*Data provided*:
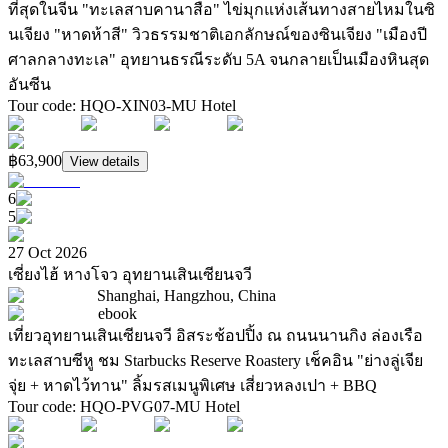
ที่สุดในจีน "ทะเลสาบคานาสือ" ไข่มุกแห่งเส้นทางสายไหมในซิ
นเจียง "หาดห้าสี" วิวธรรมชาติเอกลักษณ์ของซินเจียง "เมืองปี
ศาลกลางทะเล" อุทยานธรณีระดับ 5A จนกลายเป็นเมืองหินสุด
อันซีน
Tour code
:
HQO-XIN03-MU
Hotel
฿63,900
View details
6
5
27 Oct 2026
เซี่ยงไฮ้ หางโจว อุทยานเสินเซียนจวี
Shanghai, Hangzhou, China
ebook
เที่ยวอุทยานเสินเซียนจวี อิสระช้อปปิ้ง ณ ถนนนานกิง ล่องเรือ
ทะเลสาบซีหู ชม Starbucks Reserve Roastery เช็คอิน "ย่างลู่เจีย
จุ่ย + หาดไว้ทาน" ลิ้มรสเมนูพิเศษ เสี่ยวหลงเปา + BBQ
Tour code
:
HQO-PVG07-MU
Hotel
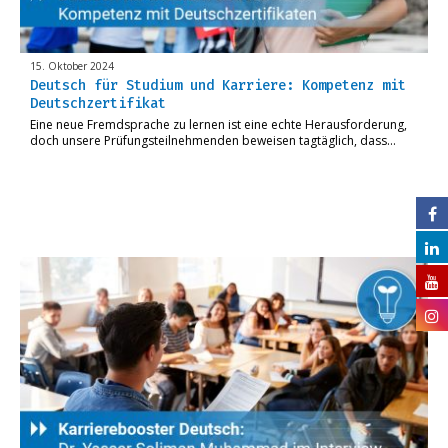
15. Oktober 2024
Deutsch für Studium und Karriere: Kompetenz mit
Deutschzertifikat
Eine neue Fremdsprache zu lernen ist eine echte Herausforderung,
doch unsere Prüfungsteilnehmenden beweisen tagtäglich, dass…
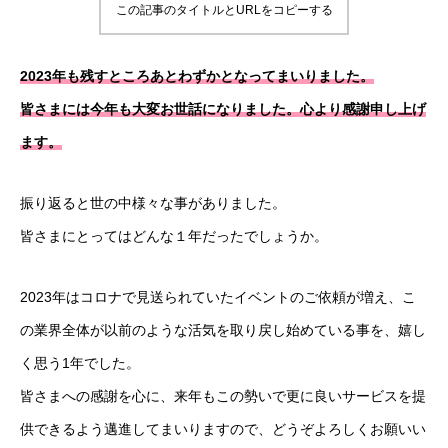
この記事のタイトルとURLをコピーする
2023年も残すところあとわずかとなってまいりました。
皆さまには今年も大変お世話になりました。心より感謝申し上げ
ます。
振り返ると世の中様々な事がありました。
皆さまにとってはどんな１年だったでしょうか。
2023年はコロナで見送られていたイベントのご依頼が増え、こ
の業界全体が以前のような活気を取り戻し始めている事を、嬉し
く思う1年でした。
皆さまへの感謝を心に、来年もこの勢いで更に良いサービスを提
供できるよう邁進してまいりますので、どうぞよろしくお願いい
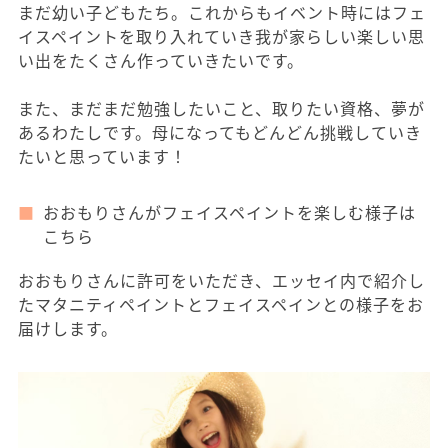
まだ幼い子どもたち。これからもイベント時にはフェ
イスペイントを取り入れていき我が家らしい楽しい思
い出をたくさん作っていきたいです。
また、まだまだ勉強したいこと、取りたい資格、夢が
あるわたしです。母になってもどんどん挑戦していき
たいと思っています！
おおもりさんがフェイスペイントを楽しむ様子は
こちら
おおもりさんに許可をいただき、エッセイ内で紹介し
たマタニティペイントとフェイスペインとの様子をお
届けします。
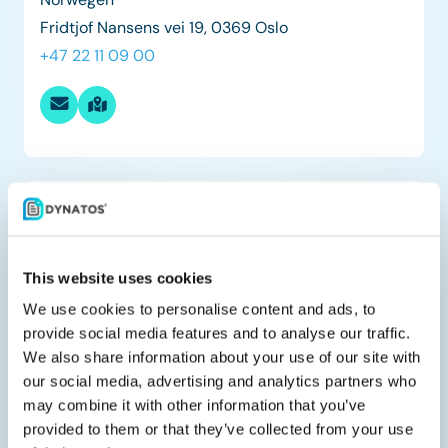
Fridtjof Nansens vei 19, 0369 Oslo
+47 22 11 09 00
NL
Niederlande
Astronaut 22G, 3824 MJ
This website uses cookies
Amersfoort
We use cookies to personalise content and ads, to
+31 30 30 74 32 7
provide social media features and to analyse our traffic.
We also share information about your use of our site with
our social media, advertising and analytics partners who
may combine it with other information that you’ve
provided to them or that they’ve collected from your use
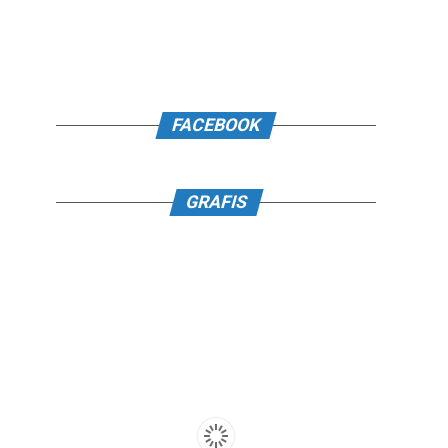
FACEBOOK
GRAFIS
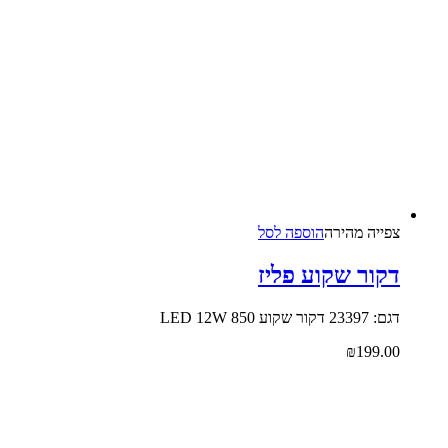
צפייה‬ ‫מהירה‬
הוספה לסל
דקור שקוע פליז
דגם: 23397 דקור שקוע LED 12W 850
₪
199.00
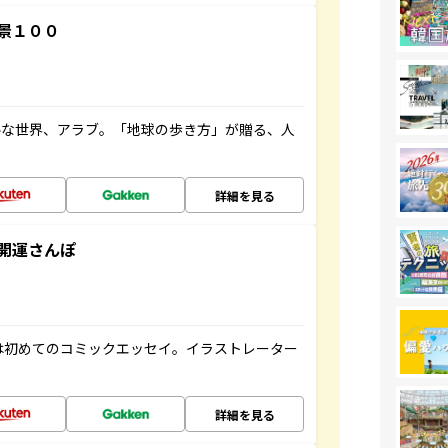
景１００
ルな世界、アラブ。「地球の歩き方」が贈る、人
詳細を見る
開運さんぽ
は初めてのコミックエッセイ。イラストレーター
詳細を見る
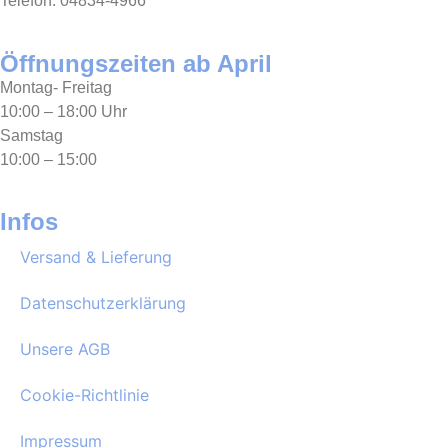
Telefon: 04834-4966
Öffnungszeiten ab April
Montag- Freitag
10:00 – 18:00 Uhr
Samstag
10:00 – 15:00
Infos
Versand & Lieferung
Datenschutzerklärung
Unsere AGB
Cookie-Richtlinie
Impressum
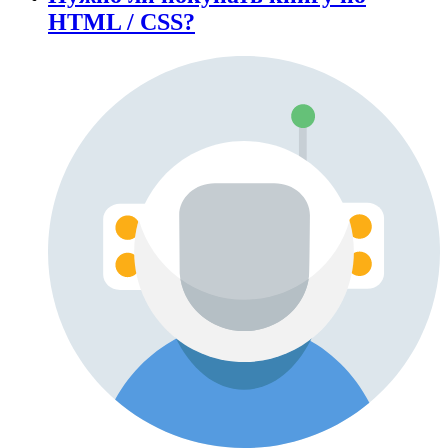
HTML / CSS?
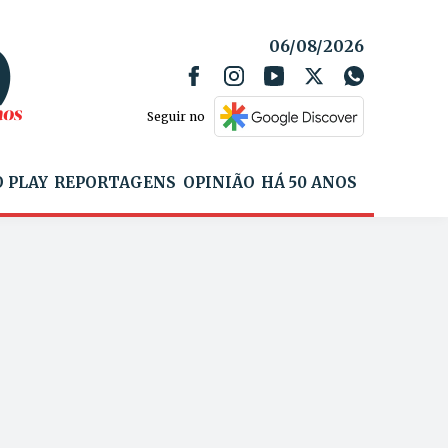
06/08/2026
Seguir no
 PLAY
REPORTAGENS
OPINIÃO
HÁ 50 ANOS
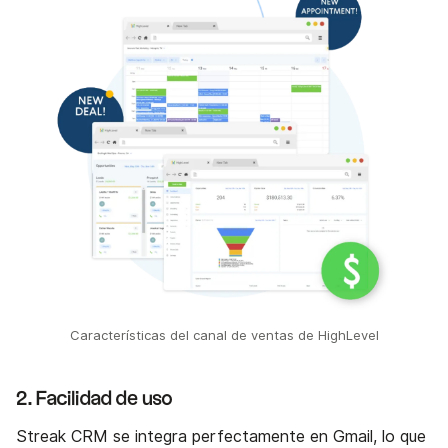
Características del canal de ventas de HighLevel
2. Facilidad de uso
Streak CRM se integra perfectamente en Gmail, lo que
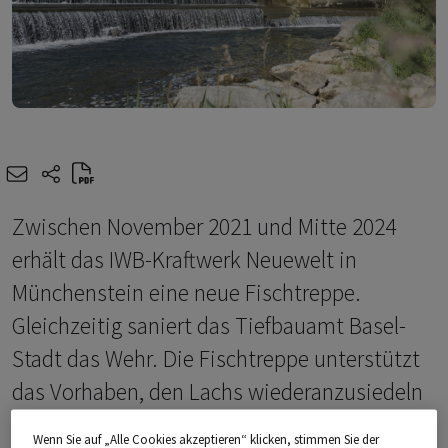
e-mail
share-icons
Zwischen November 2021 und Mitte 2024
erhält das IWB-Kraftwerk Neuewelt in
Münchenstein eine neue Fischtreppe.
Gleichzeitig saniert das Tiefbauamt Basel-
Stadt das Wehr. Die Fischtreppe unterstützt
das Vorhaben, den Lachs wiederanzusiedeln
und verbessert die Situation für alle
Wenn Sie auf „Alle Cookies akzeptieren“ klicken, stimmen Sie der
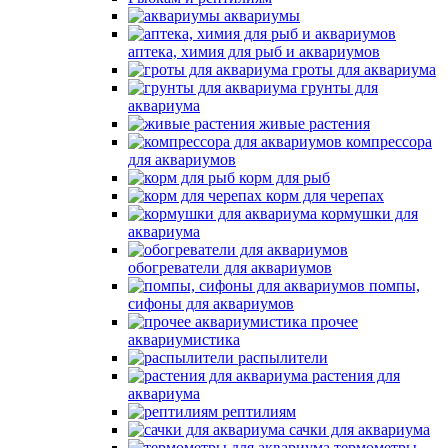
аквариумы
аптека, химия для рыб и аквариумов
гроты для аквариума
грунты для
аквариума
живые растения
компрессора
для аквариумов
корм для рыб
корм для черепах
кормушки для
аквариума
обогреватели для аквариумов
помпы,
сифоны для аквариумов
прочее
аквариумистика
распылители
растения для
аквариума
рептилиям
сачки для аквариума
термометры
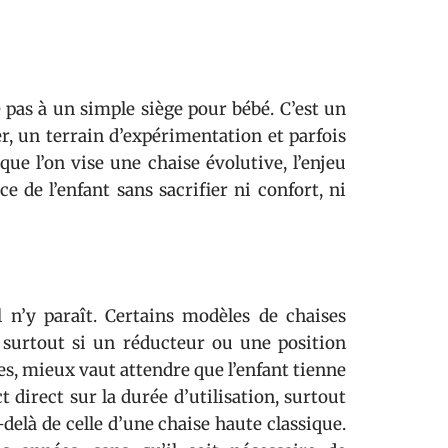
 pas à un simple siège pour bébé. C’est un
, un terrain d’expérimentation et parfois
e l’on vise une chaise évolutive, l’enjeu
e de l’enfant sans sacrifier ni confort, ni
l n’y paraît. Certains modèles de chaises
, surtout si un réducteur ou une position
es, mieux vaut attendre que l’enfant tienne
t direct sur la durée d’utilisation, surtout
delà de celle d’une chaise haute classique.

*Task objective*: The line containing "pas à un simple siège pour bébé. C’est un" and every line after it, through the end of the records above: output exactly those, and nothing else.

*Reply*:
 pas à un simple siège pour bébé. C’est un
, un terrain d’expérimentation et parfois
e l’on vise une chaise évolutive, l’enjeu
e de l’enfant sans sacrifier ni confort, ni
l n’y paraît. Certains modèles de chaises
, surtout si un réducteur ou une position
es, mieux vaut attendre que l’enfant tienne
t direct sur la durée d’utilisation, surtout
delà de celle d’une chaise haute classique.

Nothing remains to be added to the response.